La tendenza al disinteresse è per certi versi comprensibile, sembrano problemi che stanno al di sopra della nostra capacità di comprensione e controllo, oltre che del nostro piccolo vissuto. Dovremmo invece prenderne piena coscienza, specie nella “stagione delle influenze”, che è il pianeta ad “avere la febbre”, che ciò ha ricadute gravi per la salute, e che non si cambia seriamente rotta, a livello pubblico e privato, il danno può essere irreparabile.

“Si tratta, in un certo senso, di un Olocausto a fuoco lento”, la frase choc di Walter Ricciardi, presidente dell’Istituto Superiore di Sanità (Iss), che ha promosso e ospitato il Convegno “Health and Climate Change”, alla vigilia di un altro consesso globale, la Conferenza Internazionale sul Clima, in Polonia, chiamata a dare qualche seguito all’Accordo di Parigi sul Clima, che già registra retromarce eccellenti (gli Stati Uniti) e soprattutto obiettivi già mancati in tema di emissioni inquinanti.
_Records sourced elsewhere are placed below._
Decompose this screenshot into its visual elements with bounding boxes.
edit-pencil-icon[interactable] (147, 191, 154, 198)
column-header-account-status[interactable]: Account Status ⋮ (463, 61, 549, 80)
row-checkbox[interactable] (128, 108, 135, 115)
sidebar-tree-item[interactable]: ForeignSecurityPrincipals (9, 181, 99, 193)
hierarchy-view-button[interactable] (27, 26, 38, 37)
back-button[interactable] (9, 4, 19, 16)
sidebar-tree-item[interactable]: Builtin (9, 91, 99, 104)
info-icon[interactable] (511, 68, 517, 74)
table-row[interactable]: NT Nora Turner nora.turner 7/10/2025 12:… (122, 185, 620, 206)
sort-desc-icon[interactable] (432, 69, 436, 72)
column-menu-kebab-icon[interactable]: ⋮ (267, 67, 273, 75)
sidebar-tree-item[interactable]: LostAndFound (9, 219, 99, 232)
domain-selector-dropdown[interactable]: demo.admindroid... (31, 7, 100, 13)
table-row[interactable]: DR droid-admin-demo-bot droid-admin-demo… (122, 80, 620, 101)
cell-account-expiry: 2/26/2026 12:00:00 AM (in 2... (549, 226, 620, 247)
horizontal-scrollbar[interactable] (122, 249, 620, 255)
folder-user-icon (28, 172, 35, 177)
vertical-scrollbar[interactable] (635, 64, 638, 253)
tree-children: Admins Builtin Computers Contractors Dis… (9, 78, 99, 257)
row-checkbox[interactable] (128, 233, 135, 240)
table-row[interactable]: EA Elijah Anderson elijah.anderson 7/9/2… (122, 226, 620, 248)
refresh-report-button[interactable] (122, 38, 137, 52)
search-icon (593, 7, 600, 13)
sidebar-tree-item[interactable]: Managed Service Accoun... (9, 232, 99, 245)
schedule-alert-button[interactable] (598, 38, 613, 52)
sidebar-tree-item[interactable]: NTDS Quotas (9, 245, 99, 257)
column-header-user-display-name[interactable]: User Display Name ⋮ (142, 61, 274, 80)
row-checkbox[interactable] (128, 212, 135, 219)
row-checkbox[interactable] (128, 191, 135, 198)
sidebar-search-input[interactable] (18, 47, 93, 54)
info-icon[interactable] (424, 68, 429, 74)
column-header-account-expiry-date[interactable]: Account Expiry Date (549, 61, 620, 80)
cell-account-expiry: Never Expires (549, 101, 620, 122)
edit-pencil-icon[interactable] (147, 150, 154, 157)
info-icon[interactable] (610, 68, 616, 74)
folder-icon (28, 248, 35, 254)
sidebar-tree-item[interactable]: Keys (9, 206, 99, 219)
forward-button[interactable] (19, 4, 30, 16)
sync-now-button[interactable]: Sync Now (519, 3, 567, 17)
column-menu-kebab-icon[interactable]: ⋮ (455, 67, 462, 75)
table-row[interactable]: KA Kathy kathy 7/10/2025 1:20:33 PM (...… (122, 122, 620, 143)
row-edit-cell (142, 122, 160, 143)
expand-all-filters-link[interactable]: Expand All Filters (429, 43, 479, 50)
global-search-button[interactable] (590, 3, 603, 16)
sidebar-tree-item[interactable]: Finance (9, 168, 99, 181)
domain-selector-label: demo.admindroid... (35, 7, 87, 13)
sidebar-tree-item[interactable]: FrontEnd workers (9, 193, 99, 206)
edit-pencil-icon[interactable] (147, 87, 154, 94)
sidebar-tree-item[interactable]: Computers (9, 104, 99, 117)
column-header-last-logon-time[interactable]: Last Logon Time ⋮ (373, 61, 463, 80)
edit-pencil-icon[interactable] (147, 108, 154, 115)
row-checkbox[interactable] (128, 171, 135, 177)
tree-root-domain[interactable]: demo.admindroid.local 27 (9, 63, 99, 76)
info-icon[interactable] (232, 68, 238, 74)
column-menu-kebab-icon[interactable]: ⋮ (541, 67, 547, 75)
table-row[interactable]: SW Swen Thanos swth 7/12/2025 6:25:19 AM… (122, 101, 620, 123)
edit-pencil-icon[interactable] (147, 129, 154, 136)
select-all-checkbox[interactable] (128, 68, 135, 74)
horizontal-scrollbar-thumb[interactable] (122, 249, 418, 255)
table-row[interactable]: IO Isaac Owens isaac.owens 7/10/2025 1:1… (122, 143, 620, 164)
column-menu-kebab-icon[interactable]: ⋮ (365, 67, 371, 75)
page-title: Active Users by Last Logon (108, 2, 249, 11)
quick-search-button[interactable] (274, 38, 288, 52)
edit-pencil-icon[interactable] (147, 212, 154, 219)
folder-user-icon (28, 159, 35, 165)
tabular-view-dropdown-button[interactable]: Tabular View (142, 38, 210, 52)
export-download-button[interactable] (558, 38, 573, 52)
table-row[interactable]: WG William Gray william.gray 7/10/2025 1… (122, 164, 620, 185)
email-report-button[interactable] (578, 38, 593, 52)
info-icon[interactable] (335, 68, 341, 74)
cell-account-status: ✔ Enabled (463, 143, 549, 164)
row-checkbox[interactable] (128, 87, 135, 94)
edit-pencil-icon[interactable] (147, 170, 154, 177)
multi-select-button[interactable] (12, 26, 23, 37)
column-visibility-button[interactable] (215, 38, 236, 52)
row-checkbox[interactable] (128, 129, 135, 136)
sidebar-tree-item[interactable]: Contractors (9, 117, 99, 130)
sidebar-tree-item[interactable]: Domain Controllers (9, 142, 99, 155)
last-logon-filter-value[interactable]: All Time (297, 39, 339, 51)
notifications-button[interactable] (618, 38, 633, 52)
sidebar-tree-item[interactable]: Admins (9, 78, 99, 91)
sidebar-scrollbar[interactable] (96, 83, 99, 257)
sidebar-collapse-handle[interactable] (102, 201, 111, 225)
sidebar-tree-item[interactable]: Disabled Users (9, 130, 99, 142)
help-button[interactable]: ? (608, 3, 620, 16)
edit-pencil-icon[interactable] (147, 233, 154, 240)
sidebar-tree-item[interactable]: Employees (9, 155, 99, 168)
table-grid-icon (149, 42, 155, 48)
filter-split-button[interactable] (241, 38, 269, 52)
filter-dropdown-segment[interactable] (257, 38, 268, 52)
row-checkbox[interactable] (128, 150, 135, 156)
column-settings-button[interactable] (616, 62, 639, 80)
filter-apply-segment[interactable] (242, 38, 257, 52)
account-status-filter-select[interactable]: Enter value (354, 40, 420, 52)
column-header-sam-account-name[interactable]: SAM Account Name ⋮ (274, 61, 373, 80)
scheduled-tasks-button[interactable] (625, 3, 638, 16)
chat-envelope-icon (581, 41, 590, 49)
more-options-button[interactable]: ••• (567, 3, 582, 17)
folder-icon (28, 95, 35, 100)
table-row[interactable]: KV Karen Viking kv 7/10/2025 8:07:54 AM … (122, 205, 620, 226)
Quelle di anidride carbonica risultano infatti in aumento anche quest’anno, come nel 2017, dopo un triennio in cui si era finalmente tracciata un’inversione di rotta. “20 anni per salvare il pianeta dai cambiamenti climatici e dagli effetti devastanti che questi avranno sulla salute dell'uomo e dei territori”, la scadenza fissata da Ricciardi, nella consapevolezza peraltro che i gravi danni sono già in atto, tant’è che solo in Italia si stima che “ben il 12% dei ricoveri pediatrici in ospedale sono connessi all'inquinamento”. E il pericolo futuro è che “i nostri nipoti non possano più stare all’aria aperta per larga parte dell’anno a causa delle alte temperature”, strettamente connesse con le emissioni nocive.

Su scala globale, il computo è di ben 9 milioni di morti l’anno  attribuibili direttamente all’inquinamento, e potrebbero raddoppiare nell’arco di un trentennio, conteggia Philip Landrigan, esperto del Boston College, aggiungendo che si tratta solo di una sottostima basata su dati accertati. “sono oltre 89mila le sostanze chimiche a cui siamo esposti, e solo per la metà ci sono analisi della tossicità per la salute”. La geografia del danno è inoltre ancor più colpevole, in quanto larga parte dei decessi si verifica nelle aree povere e tra i bambini. 

Nessuno, però, si senta escluso, né pensi che il danno sanitario sia confinato ad alcune patologie specifiche. Sempre dal convegno dell’Iss, è emersa una conseguenza perfino sul piano psichico. Più casi di stress post-traumatico legato a disastri naturali, ma anche più suicidi correlati all’innalzamento delle temperature. Ė cioè già in atto una ricaduta sulla principale causa della disabilità, la depressione. Un fenomeno che chiama all’attenzione anche sull’ambito dei farmaci, in particolare quelli che hanno un effetto sulla termoregolazione, alimentando la sensibilità agli sbalzi, sempre più ampi, delle temperature.